**ACTIVITY:** Exactly reproduce the lines from the one containing "Segment regions of" through the last line of the data, both ends included, leaving out pictures.

___ DATA SHOWN

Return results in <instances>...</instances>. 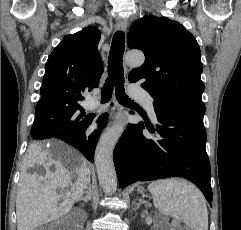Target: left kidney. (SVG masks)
Masks as SVG:
<instances>
[{
    "mask_svg": "<svg viewBox=\"0 0 241 230\" xmlns=\"http://www.w3.org/2000/svg\"><path fill=\"white\" fill-rule=\"evenodd\" d=\"M154 230H176V228L168 229L167 227H161L160 229L155 228Z\"/></svg>",
    "mask_w": 241,
    "mask_h": 230,
    "instance_id": "5707ae66",
    "label": "left kidney"
}]
</instances>
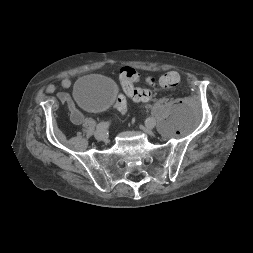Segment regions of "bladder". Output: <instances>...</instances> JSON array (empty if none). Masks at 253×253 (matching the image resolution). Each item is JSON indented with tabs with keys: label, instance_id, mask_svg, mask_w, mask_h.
I'll list each match as a JSON object with an SVG mask.
<instances>
[{
	"label": "bladder",
	"instance_id": "1",
	"mask_svg": "<svg viewBox=\"0 0 253 253\" xmlns=\"http://www.w3.org/2000/svg\"><path fill=\"white\" fill-rule=\"evenodd\" d=\"M73 96L81 107L91 111H102L114 103L117 86L104 76L90 74L77 80Z\"/></svg>",
	"mask_w": 253,
	"mask_h": 253
}]
</instances>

______

**YOUR RESPONSE:**
Segment regions of "bladder". Output: <instances>...</instances> JSON array (empty if none). Masks at 253×253 (matching the image resolution). Each item is JSON indented with tabs with keys: label, instance_id, mask_svg, mask_w, mask_h.
I'll list each match as a JSON object with an SVG mask.
<instances>
[{
	"label": "bladder",
	"instance_id": "1",
	"mask_svg": "<svg viewBox=\"0 0 253 253\" xmlns=\"http://www.w3.org/2000/svg\"><path fill=\"white\" fill-rule=\"evenodd\" d=\"M73 96L81 107L91 111H102L114 103L117 86L104 76L90 74L77 80Z\"/></svg>",
	"mask_w": 253,
	"mask_h": 253
}]
</instances>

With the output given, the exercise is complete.